By Tom Sims, Francesco Canepa and John O’Donnell
FRANKFURT (Reuters) -Banks struggled to process payments on Friday after an unprecedented day-long breakdown in the European Central Bank’s machine underpinning trillions of euros of money movements.
The ECB said late on Thursday it had fixed the roughly seven-hour outage in its payment system, which had left transactions likely worth trillions of euros from firms, consumers and investors up in the air.
But the breakdown, which has dealt a blow to the international standing of the central bank behind one of the globe’s most important currencies, continued to reverberate on Friday.
“The Eurosystem (of euro zone central banks) acknowledges that the outage had adverse consequences for market participants as well as for their clients,” the ECB said in an update published late on Friday.
The malfunction of the so-called Target 2 system (T2), used to settle more than 3 trillion euros ($3.12 trillion) of daily payments and financial trades, meant transactions between banks could not go through.
Germany’s central bank, the Bundesbank, said on Friday ordinary bank payments, such as wages, pensions and social welfare transfers, have been delayed and could take several hours longer than usual to arrive.
Deutsche Boerse’s Clearstream, which processes the trading of securities such as company stock, and handles around 500,000 transactions daily, also reported delays.
Switzerland’s SIX stock exchange said it had made up a delay in settlements on Thursday by extending the settlement day, and was able to start business as usual on Friday.
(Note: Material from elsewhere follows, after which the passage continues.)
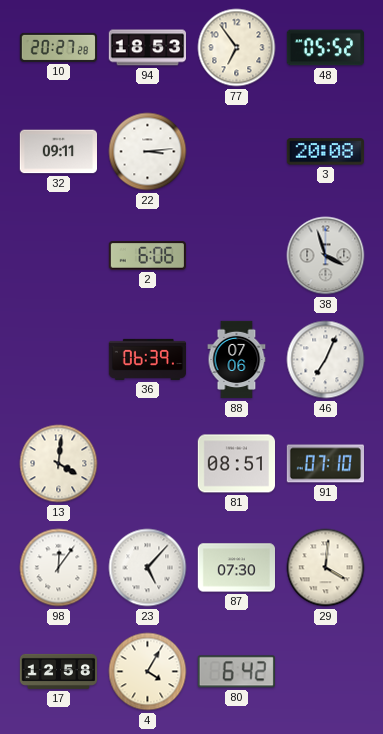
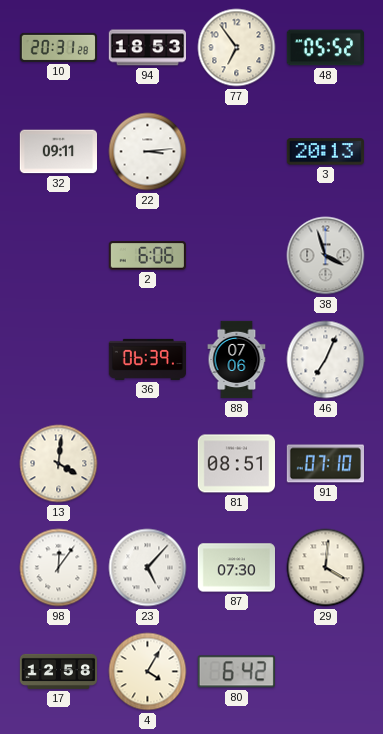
10: 20:27 -> 20:31
3: 20:08 -> 20:13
The Swiss Bankers Association said it was unaware of any impact on the country’s banks from the ECB outage.
Banks, which depend on the ECB system to settle their euro accounts with one another, had been instructed to keep placing their payments in the queue until the issue was finally fixed.
The incident lasted until early on Friday morning, delaying money sent in the night for about six hours, said a person familiar with the breakdown, and upsetting the system for what is likely to be a number of days.
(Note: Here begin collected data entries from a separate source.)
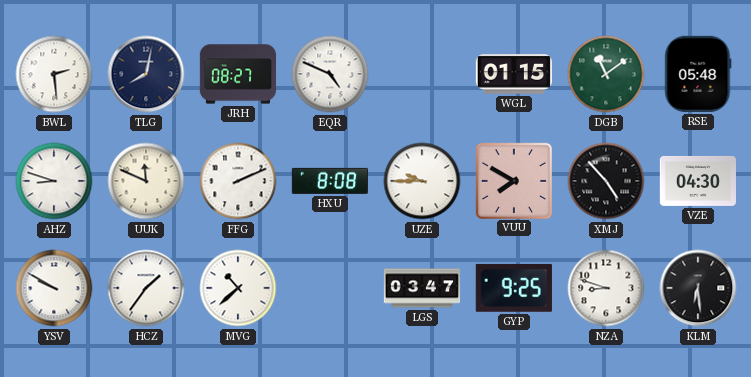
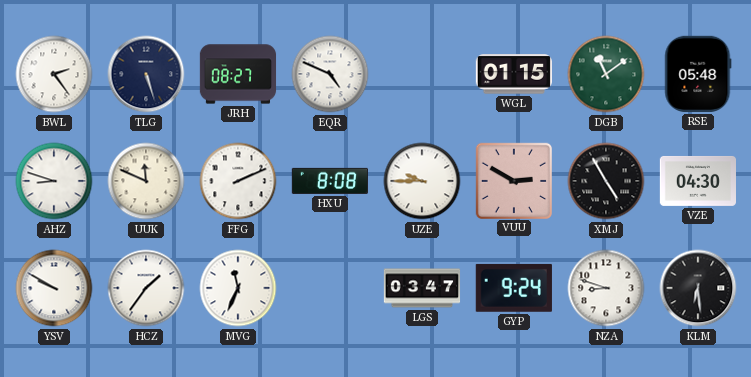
BWL: 2:29 -> 2:24
TLG: 8:02 -> 5:27
VUU: 7:50 -> 2:50
XMJ: 4:53 -> 4:55
MVG: 10:38 -> 11:34
GYP: 9:25 -> 9:24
While it remained unclear whether the mishap would be felt by regular bank customers, it has raised a question mark over the transactions between lenders that underpin the very functioning of the euro zone’s economy.
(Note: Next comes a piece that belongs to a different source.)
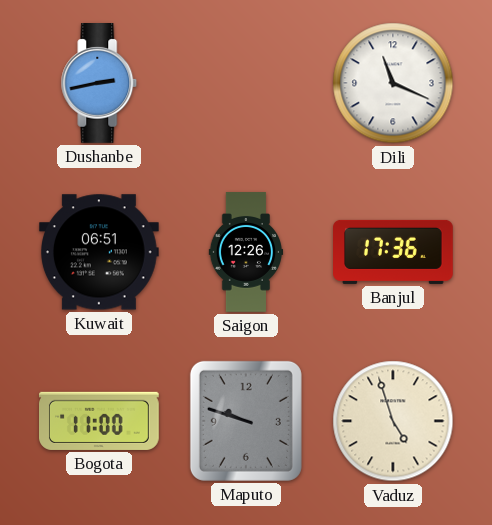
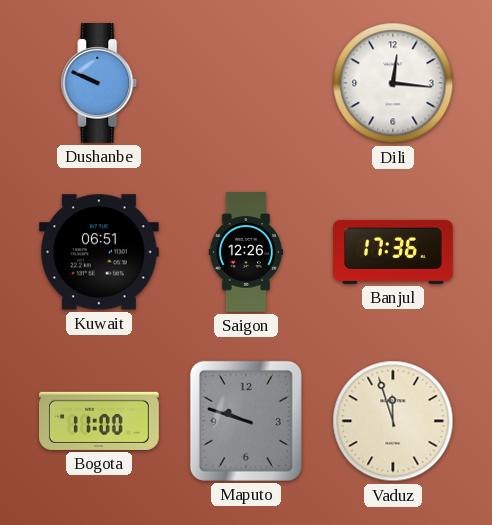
Dushanbe: 2:43 -> 9:49
Dili: 11:19 -> 12:16
Vaduz: 4:57 -> 11:57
The ECB ruled out “malicious (or) foul play” on Thursday, blaming instead a “hardware defect”.
On Friday, the central bank for the euro zone said it initially thought the problem had been in the system’s database but later found out it was “actually due to an infrastructure component”.
“A thorough analysis of the incident has been initiated,” the ECB said on Friday. “It will identify measures to allow an earlier identification of the root cause and to avoid reoccurrence in the future.”
Rebecca Christie of Brussels-based economic think tank Bruegel said the incident was a “wake-up call”.
“This is a wake-up call that all serious digital payment and currency systems need … backups,” she said. “Outages dent … credibility.”